Arrivent des tableaux où les dimensions s’effacent dans le lit végétal et rendent aux feuilles la maitrise d’un espace apaisé sur les silences d’un fond indistinct, à peine dérangé par un escalier en colimaçon, une charpente métallique, ou Lilette, la femme du peintre. À Malakoff, philodendrons et caoutchoucs recouvrent l’espace de travail et de représentation, jusqu’à les confondre. L’issue impossible, qui donnait aux escaliers de Szafran leur constitution tragique, est ici répétée, rejouée à fond mais cette fois engagée à libérer un reste positif.

Alors, dans ces œuvres tardives, plus grandes, dernières dans l’ordre de l’exposition rétrospective, on sent pour la première fois que le silence gagne à ne pas s’énoncer. Le motif répété a progressivement ouvert son espace dans le blanc indicible, le bleu et le vert. Le temps et l’espace, dilués dans l’aquarelle, se confondent comme le repos et la croissance. Et le tableau semble atteindre ici une vérité de l’enfance, du maintenant acquis à l’abri de la mort. « Je m’efforce de faire dans le tragique quelque chose d’édénique »[5], déclarait Szafran, comme pour indiquer là où se trouve sa véritable obsession.

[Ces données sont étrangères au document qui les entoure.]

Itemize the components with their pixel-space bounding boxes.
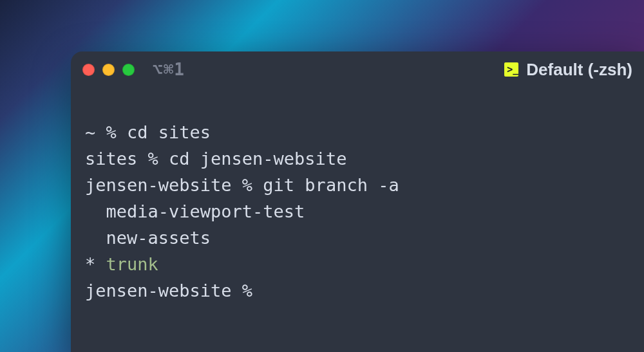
current-branch-marker: * xyxy=(85,254,106,274)
current-branch-name: trunk xyxy=(106,254,158,274)
branch-name: new-assets xyxy=(85,228,211,248)
branch-name: media-viewport-test xyxy=(85,201,305,221)
command-text: git branch -a xyxy=(263,175,399,195)
titlebar: ⌥⌘1 >_ Default (-zsh) xyxy=(71,51,644,88)
terminal-line: * trunk xyxy=(85,254,158,274)
prompt: sites % xyxy=(85,149,169,169)
close-button[interactable] xyxy=(82,64,95,76)
window-controls xyxy=(82,64,135,76)
terminal-line: sites % cd jensen-website xyxy=(85,149,346,169)
terminal-icon: >_ xyxy=(504,62,518,77)
minimize-button[interactable] xyxy=(102,64,115,76)
command-text: cd sites xyxy=(127,122,211,142)
profile-text: Default (-zsh) xyxy=(526,60,632,80)
tab-shortcut: ⌥⌘1 xyxy=(153,60,185,79)
terminal-line: ~ % cd sites xyxy=(85,122,211,142)
terminal-line: new-assets xyxy=(85,228,211,248)
profile-label[interactable]: >_ Default (-zsh) xyxy=(504,60,632,80)
terminal-line: media-viewport-test xyxy=(85,201,305,221)
tab-indicator: ⌥⌘1 xyxy=(153,60,185,79)
terminal-line: jensen-website % git branch -a xyxy=(85,175,399,195)
prompt: jensen-website % xyxy=(85,175,263,195)
terminal-content[interactable]: ~ % cd sites sites % cd jensen-website j… xyxy=(71,88,644,344)
terminal-window: ⌥⌘1 >_ Default (-zsh) ~ % cd sites sites… xyxy=(71,51,644,352)
command-text: cd jensen-website xyxy=(169,149,346,169)
prompt: ~ % xyxy=(85,122,127,142)
prompt: jensen-website % xyxy=(85,281,263,301)
terminal-line: jensen-website % xyxy=(85,281,263,301)
zoom-button[interactable] xyxy=(122,64,135,76)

Illustration : Lilette dans les feuillages (Hommage à Georges Perec), février-août 2003. Aquarelle sur papier, 94 x 149 cm. Collection particulière. © Sam Szafran, Adagp, Paris, 2022 / Jean-Louis Losi

Références

[1] Entretiens avec Alain Veinstein, Flammarion, 2013. Le premier entretien qui compose ce livre est intégralement consacré à l’art et la personne de Giacometti.

[2] David Sylvester, Entretiens avec Francis Bacon, Flammarion, 2013.

[3] Entretiens avec Alain Veinstein, Flammarion, 2013.

[4] Francis Ponge, « Faune et flore », Le Parti pris des choses, Gallimard, 1942.

[5] Entretiens avec Alain Veinstein, Flammarion, 2013.